On July 4, 2025, President Trump signed the One Big Beautiful Bill Act (OBBBA) into law after it narrowly passed in the Senate (51-50) and House (218-214). While the new law may have only narrowly passed, it will have widespread impact for almost every taxpayer. From its extension of Tax Cuts & Jobs Act provisions set to expire at the end of 2025, to modifications of other tax laws and completely new provisions added, OBBBA will affect businesses, individuals, tax-exempt organizations and even international taxpayers.
While the final version of OBBBA largely follows the previously released Senate version, lawmakers made some key adjustments to garner enough support for the bill’s passage in both chambers of Congress. Below highlights six important areas that changed in the final hours before the bill’s passage.
1. State and Local Tax Itemized Deduction Cap
- The state and local tax itemized deduction cap increases to $40,000 ($20,000 for married filing separately). The increased cap is subject to phase-out beginning at $500,000 ($250,000 if married filing separately) of modified Adjusted Gross Income (AGI).
- The $40,000 cap, however, is not permanent. It’s applicable for tax years beginning in calendar year 2025 and reverts to $10,000 for tax years beginning in calendar year 2030. For tax years beginning in calendar year 2027 through 2029, the cap is 101% of the cap for the preceding year.

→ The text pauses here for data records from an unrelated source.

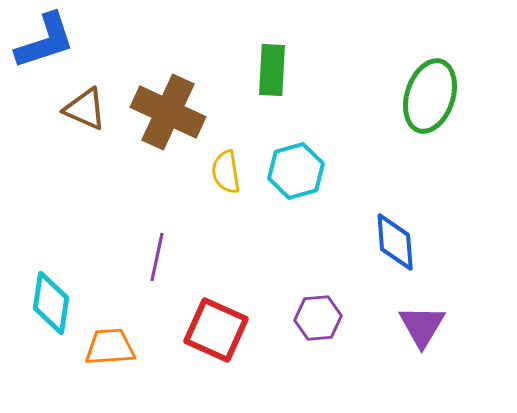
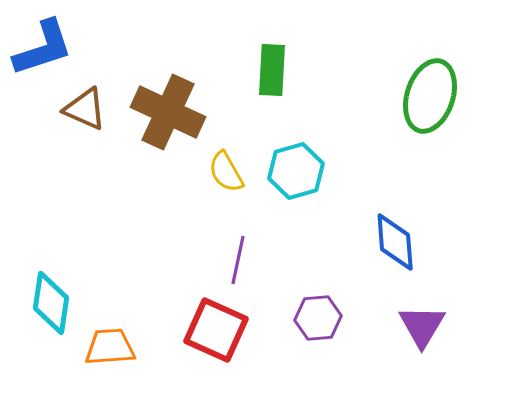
blue L-shape: moved 2 px left, 7 px down
yellow semicircle: rotated 21 degrees counterclockwise
purple line: moved 81 px right, 3 px down
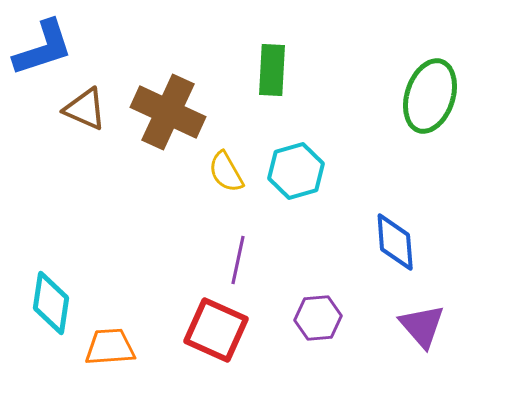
purple triangle: rotated 12 degrees counterclockwise
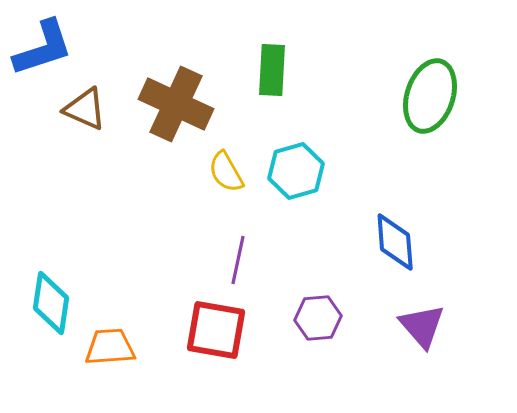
brown cross: moved 8 px right, 8 px up
red square: rotated 14 degrees counterclockwise
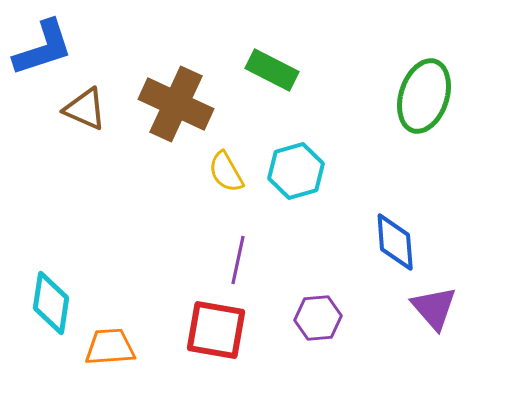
green rectangle: rotated 66 degrees counterclockwise
green ellipse: moved 6 px left
purple triangle: moved 12 px right, 18 px up
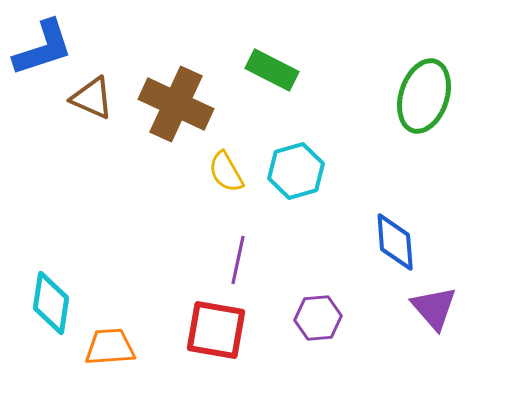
brown triangle: moved 7 px right, 11 px up
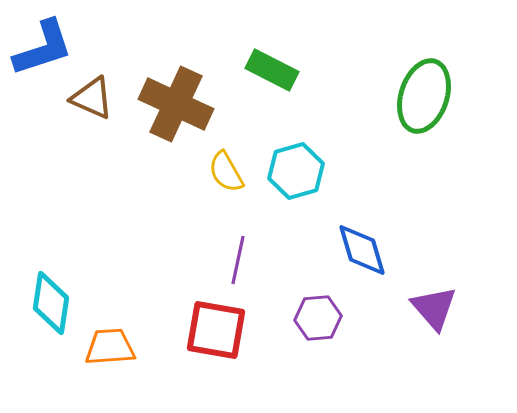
blue diamond: moved 33 px left, 8 px down; rotated 12 degrees counterclockwise
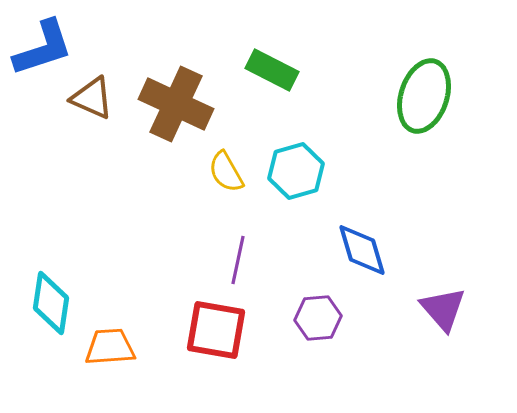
purple triangle: moved 9 px right, 1 px down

- Owners of pass-through entities will continue to be able to take full advantage of state-level pass-through entity tax (PTET) election opportunities to potentially deduct state taxes in excess of the cap via their pass-through entities.
2. Excess Business Loss Limitation
- The excess business loss limitation is now permanent.
- Losses limited under this provision will continue to be carried forward as net operating losses (NOLs). This allows taxpayers to offset nonbusiness income with the carryforward amount.
3. Clean & Green Energy Tax Credits
- Many of the clean and green energy tax credits available to both individuals and businesses are being phased out sooner than originally scheduled. It’s important to understand the phase-out dates to ensure eligibility of existing projects or planned investments.